Espelho dentro de um absorto espelho,
quem vês dentro de ti mesmo,
o teu frio, talvez, a tua carência,
ou o convulso mistério que te embebe
para ser parte de ti o que do éden tu desejas?
Serás, por acaso,  o meu altivo delírio,
a outra metade perdida e nunca encontrada,
o outro inimigo que me procura?

Obscura tentação do proibido,
a tua indagação explica-me, turva-me até inflamar
a perversa paixão da aparência,
a vã leveza que me nega e te apaga,
a que lança na minha alma a sua promessa de amor
até ficar contigo, alheio e deslumbrado,
para assim me destruíres lentamente.
Mas o que procuras em mim? Serão os meus sonhos
ou as minhas reencarnações futuras?

Afasta de mim a tua exaltação tenebrosa,
ou será que formaremos sempre um só ser,
fundidos num corpo de cega luz.
Sei que somos duas forças fustigadas,
a luta fraticida entre Thanatos e Eros,
a impiedade da noite e o desdém da luz,
a claridade que pulsa com a sua agónica sombra.
O horror e o afã de se extinguir na tua vertigem,
sorvendo o teu brilho e o meu soluço,
tornam infindável a miragem.
O tempo divide-nos e reúne-nos.
Na palavra elevada voltamos a olhar-nos,
lenta ressurreição, sonho de pátria e vento,
olhos onde começamos a encontrar
as súbitas presenças da minha face e do teu revés,
enquanto a solidão e o silêncio se afundam
e nos deixam cativos, frente a frente, no nada.



Justo Jorge Padrón. Extensão da Morte. Editorial Teorema, 2000., p. 18

«Toco a hostil humidade no anoitecer
das tensas palavras que não esqueço
e escuto a palpitação do poema,
como se fosse o infinito espaço
que abraçasse o planeta solitário que eu sou.»


Justo Jorge Padrón. Extensão da Morte. Editorial Teorema, 2000., p. 18

segunda-feira, 20 de janeiro de 2014

O SANGUE IRREFREÁVEL


A avidez que descubro nas minhas pupilas
como fera encerrada por um íntimo acaso.
Atracção por aquele fogo, a miragem
estende as suas areias perante o mar de Verão,
perante o voo dos pássaros que anunciam
o diálogo furtivo dos corpos.

Reino da lascívia sob palmeiras sombrias,
ardente brisa, música plena dos sentidos
iniciada na alma, respirada
com fruição pelos meus cinco salteadores dementes.
Quantas luzes se acenderam.

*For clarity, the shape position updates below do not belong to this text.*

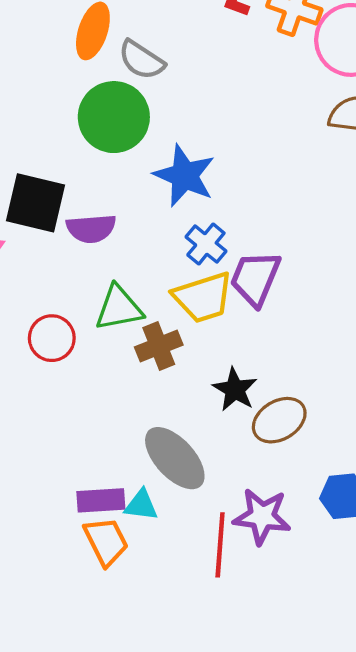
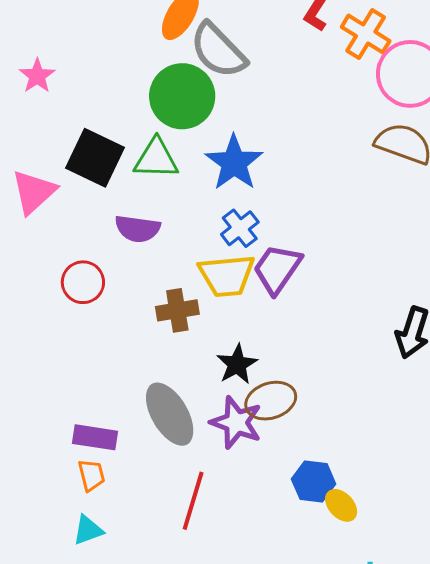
gray semicircle: (141, 60) -> (218, 50), size x1.4
purple semicircle: (91, 229) -> (138, 229), moved
green triangle: (119, 308) -> (156, 159), moved
cyan triangle: (141, 505) -> (88, 530), moved, turned -40
purple star: (262, 516) -> (236, 422), moved
orange trapezoid: (106, 541) -> (92, 475), size x0.7

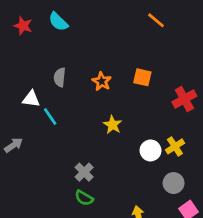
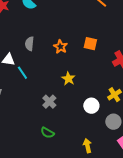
white circle: (150, 150) -> (91, 106), moved
gray cross: (84, 172) -> (49, 102), moved

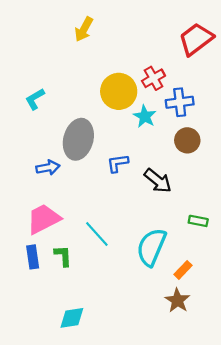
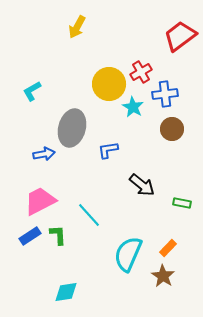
black arrow: (158, 181) -> (142, 185), moved
cyan semicircle: (151, 247) -> (128, 254), moved
blue rectangle: (33, 257) -> (30, 236), turned 65

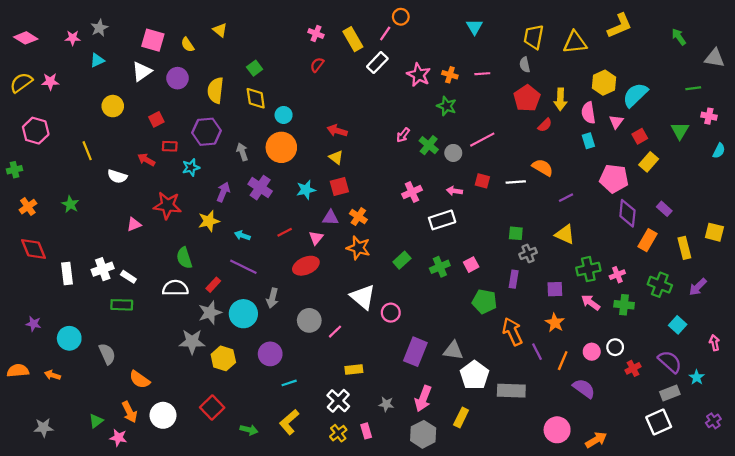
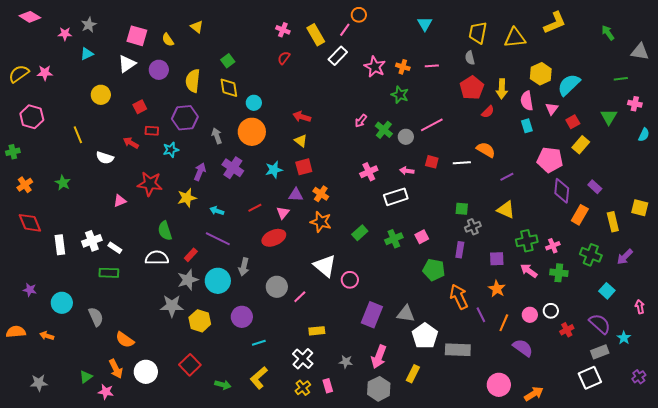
pink diamond: (26, 38) -> (30, 17), moved

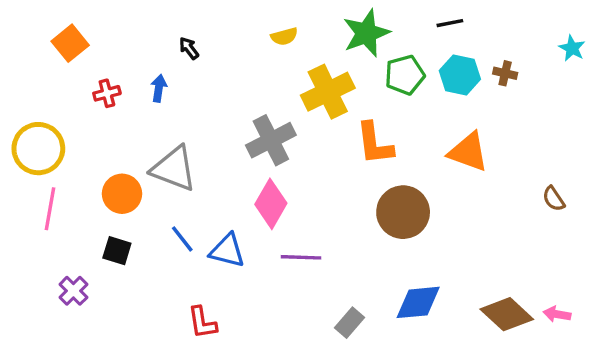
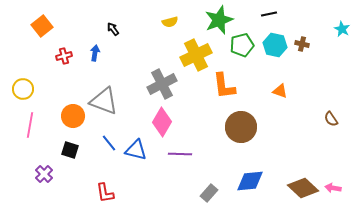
yellow circle: (38, 149) -> (23, 89), size x0.7
orange triangle: (468, 152) -> (280, 91), size x0.6
red L-shape: (202, 323) -> (105, 193), moved

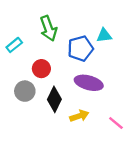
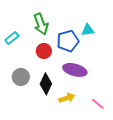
red circle: (41, 69) -> (44, 51), moved

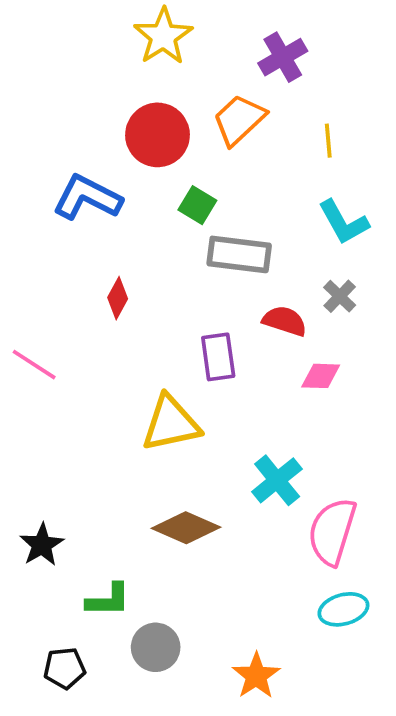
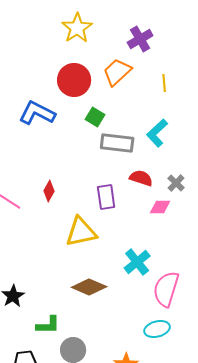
cyan L-shape: (343, 222) -> (157, 133), moved, turned 76
gray cross: (340, 296) -> (176, 183), moved
red diamond: (118, 298) -> (49, 191), moved
cyan ellipse: (343, 609) -> (157, 329), moved

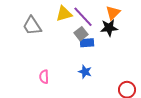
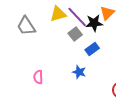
black star: (109, 28) -> (94, 23), moved
blue rectangle: (87, 43) -> (92, 49), moved, turned -32

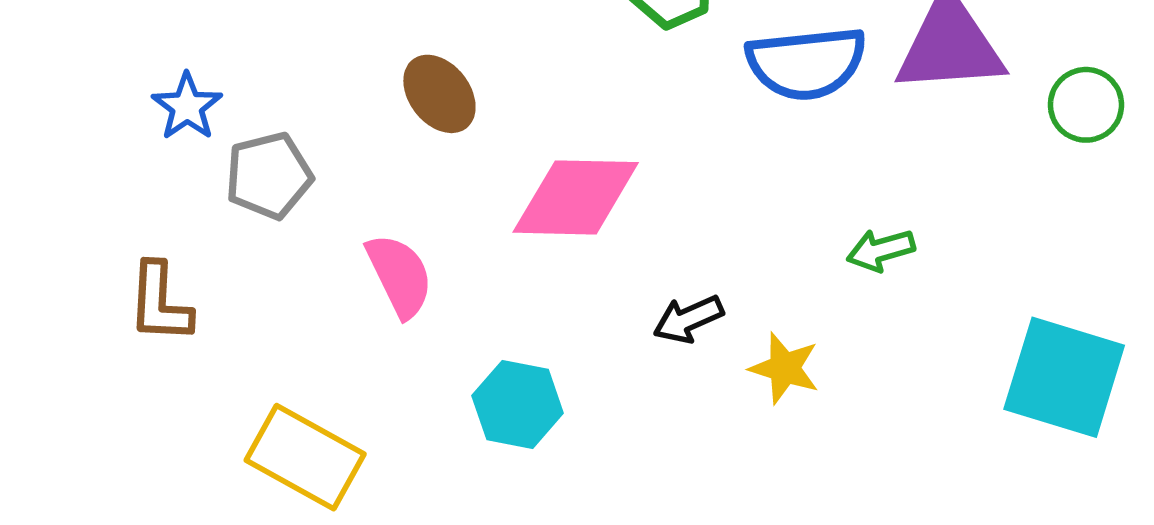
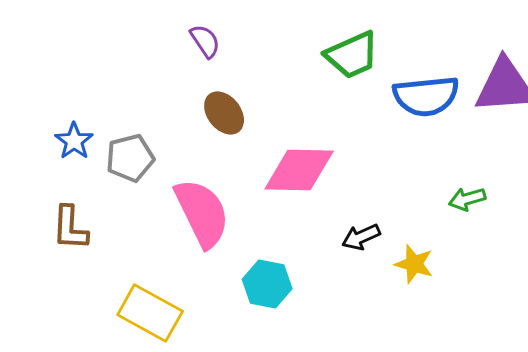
blue star: (187, 107) -> (74, 141), moved
pink semicircle: (400, 276) -> (202, 213), size x1.5

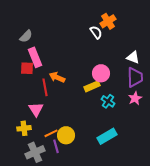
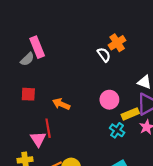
pink rectangle: (35, 57) -> (37, 47), moved
yellow rectangle: (92, 86) -> (130, 114), moved
red line: (45, 87) -> (48, 128), moved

Quanta pura agitação
nos lábios e nas ancas fugidias.

Emergi da espuma como um sol solitário.
Passei por dunas, oásis, cheirei esticados lençóis,
despertei os racimos mais pretos e os mais túmidos,
senti as certezas que estes dedos abriam.
Ali a dança, abismo de doçura,
e o seu vibrante ventre de timbale,
bebendo-se na desordem o meu futuro
sob o ar de uma vertigem de estrelas.
Fui tirano e escravo do gozo e da dor,
da dura saudade dos beijos,
da fugacidade depredadora
de tudo quanto vive e ama consumindo-se.
Despedaçado, escutei o pavor do capricho,
a impiedade que me nega ou aquela onde amanheço.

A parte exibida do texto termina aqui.